O Ministério da Saúde, que completa 60 anos em julho, também vai aproveitar o evento para anunciar hoje dois novos medicamentos contra hepatite C — Telaprevir e Boceprevir —disponíveis em 110 hospitais de referência em todo o país. O tratamento deve beneficiar 5,5 mil pacientes, evitando que entrem na fila do transplante. Essa ação pode gerar economia de R$ 378 milhões com transplantes de fígado no SUS. Outro importante medicamento que começa ser distribuído pelo sistema é o Fator VIII Recombinante, para o tratamento da hemofilia. O remédio é resultado de parceria para transferência de tecnologia entre a Hemobras e a multinacional Baxter. "Apenas três empresas no mundo produzem esse medicamento", diz Padilha.
Na semana passada, o Ministério anunciou novos acordos de transferência de tecnologia. O país conta com 90 Parcerias para o Desenvolvimento Produtivo (PDPs) que envolvem a transferência de tecnologia para a produção, no Brasil, de 77 medicamentos.
"O SUS tem suas vitórias, mas há limites", diz Antonio Britto, presidente-executivo da Interfarma. Para ele, é preciso discutir a atual capacidade de universalizar o acesso à população. "Tivemos uma redução extraordinária da mortalidade infantil, o sucesso do programa de vacinação, mas temos de ficar atentos aos índices de insatisfação da população em relação à dificuldade de acesso".
Atualmente, 25% da população brasileira (cerca de 50 milhões de pessoas) têm seguro privado. "Mas esses 25% consomem 55% do total gasto com saúde. Os outros 75% [cerca de 150 milhões de pessoas], que dependem exclusivamente do SUS, consomem os 45% restantes", diz Britto. Os gastos do país com saúde, acrescenta Britto, ficam em 8,8% do PIB – a média mundial é de 9,4%. "Não é verdade que se gasta pouco com saúde no Brasil, mas precisa ser melhor avaliado."
Outro ponto que precisa ser planejado é o envelhecimento da população nos próximos anos. "Como esse modelo se sustenta no futuro? ", questiona o executivo. "Tem que se analisar questões econômicas. O governo tem se apoiado nas PDPs, mas o país importa 88% dos princípios ativos dos remédios que produz."
O país tem como base parte dos modelos de saúde implantados nos EUA e na Europa. "Na Europa, onde o Estado se coloca como provedor de saúde, o modelo é motivo de orgulho do continente, mas a crise financeira pode comprometer esse sistema", pondera Britto. Nos EUA, o governo fez suas apostas baseada na oferta privada de serviços, o que traz injustiças para uma parte considerável da população, que fica marginalizada.

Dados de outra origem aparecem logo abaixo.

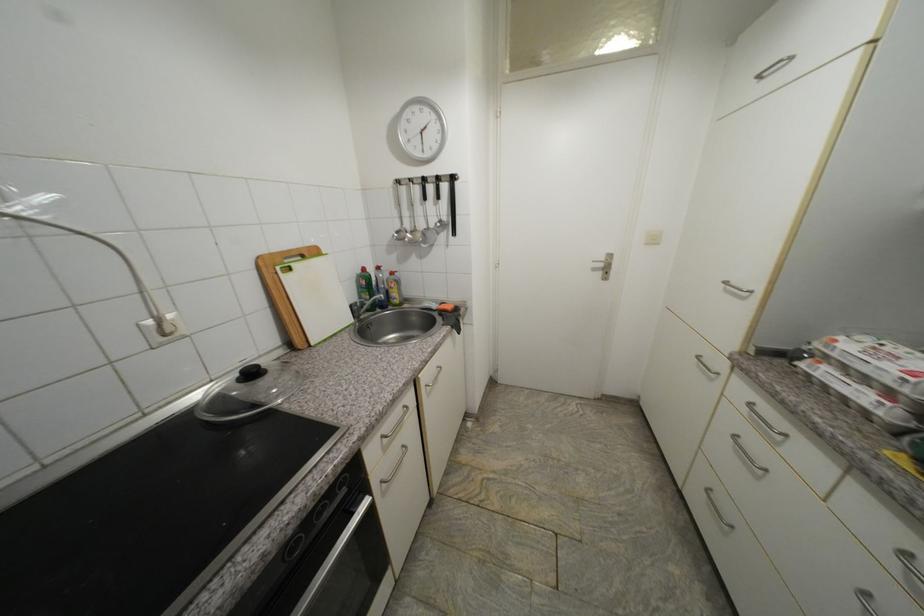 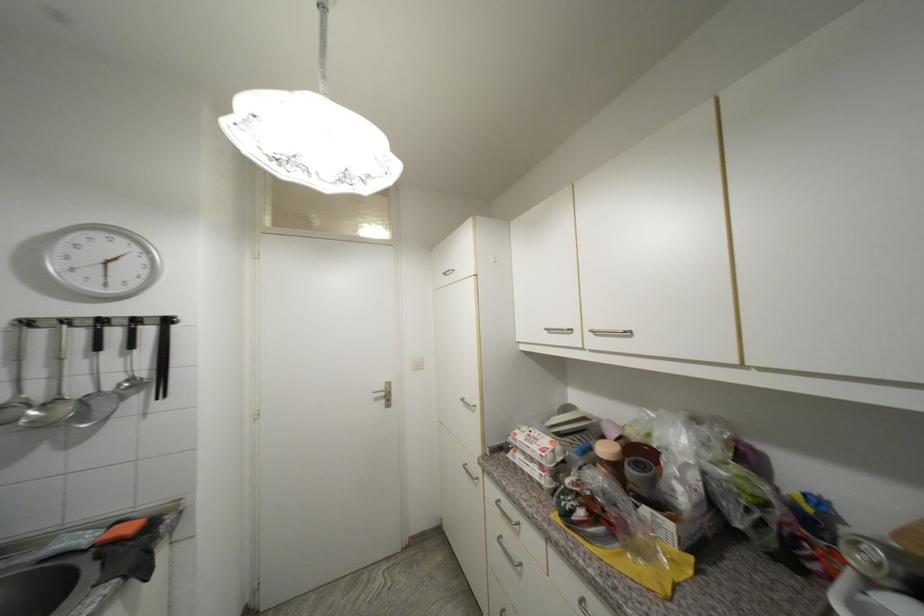 Where in the second image is the point corresponding to [609,261] from the first image?

(388, 390)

Para Judith Salerno, diretora-executiva do Instituto de Medicina dos Estados Unidos, o desafio fundamental para o sistema de saúde americano é que, ao contrário de outros países desenvolvidos, os EUA não prestam cuidados de saúde universal. "Hoje, mais de 46 milhões de americanos não têm seguro de saúde". As reformas instituídas, em 2010, com a promulgação da "Affordable Care Act" (ACA, lei conhecida como Obamacare) vai estender a cobertura a essa parcela da população a partir de outubro de 2014, por meio do programa público Medicaid e a criação de mercados de seguros de saúde, conhecidos como intercâmbios, onde os americanos podem comprar seguro de saúde privado.

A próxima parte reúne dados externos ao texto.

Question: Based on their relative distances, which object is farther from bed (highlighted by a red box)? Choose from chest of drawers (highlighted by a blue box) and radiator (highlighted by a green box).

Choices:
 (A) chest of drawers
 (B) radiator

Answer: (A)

A diferença fundamental entre os sistemas de saúde brasileiro e dos EUA é que o Brasil oferece cuidados de saúde universal e gratuito como um direito dos cidadãos. "Os EUA ainda não está lá. No entanto, com maior acesso vem maiores desafios ao Brasil, país grande e diversificado geograficamente. Atendimento de qualidade terá de guiar os dois países no futuro", diz Judith.